What you will do:
Only the text of the records below belongs in the answer, copied exactly, with pictures omitted.

Dataset records:
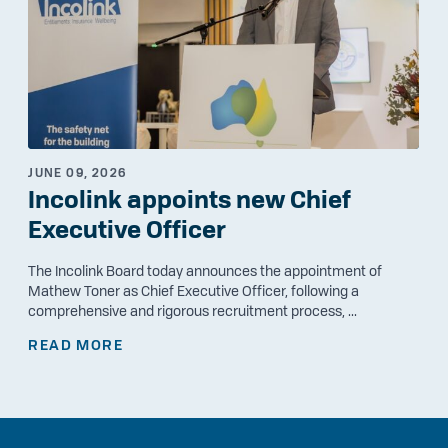
JUNE 09, 2026
Incolink appoints new Chief
Executive Officer
The Incolink Board today announces the appointment of
Mathew Toner as Chief Executive Officer, following a
comprehensive and rigorous recruitment process, ...
READ MORE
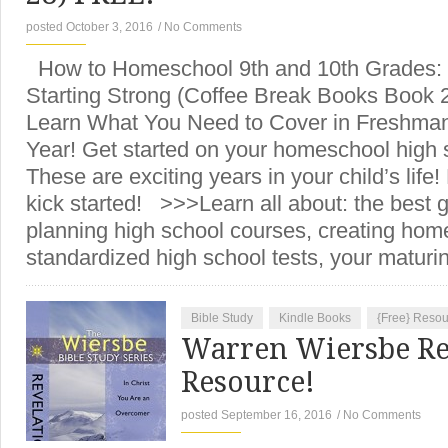
posted October 3, 2016
/
No Comments
How to Homeschool 9th and 10th Grades: 
Starting Strong (Coffee Break Books Book 
Learn What You Need to Cover in Freshm
Year! Get started on your homeschool high 
These are exciting years in your child’s life
kick started! >>>Learn all about: the best 
planning high school courses, creating hom
standardized high school tests, your matur
Bible Study
Kindle Books
{Free} Reso
Warren Wiersbe Re
Resource!
posted September 16, 2016
/
No Comments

Reply:
JUNE 09, 2026
Incolink appoints new Chief
Executive Officer
The Incolink Board today announces the appointment of
Mathew Toner as Chief Executive Officer, following a
comprehensive and rigorous recruitment process, ...
READ MORE
posted October 3, 2016
/
No Comments
How to Homeschool 9th and 10th Grades: 
Starting Strong (Coffee Break Books Book 
Learn What You Need to Cover in Freshm
Year! Get started on your homeschool high 
These are exciting years in your child’s life
kick started! >>>Learn all about: the best 
planning high school courses, creating hom
standardized high school tests, your matur
Bible Study
Kindle Books
{Free} Reso
Warren Wiersbe Re
Resource!
posted September 16, 2016
/
No Comments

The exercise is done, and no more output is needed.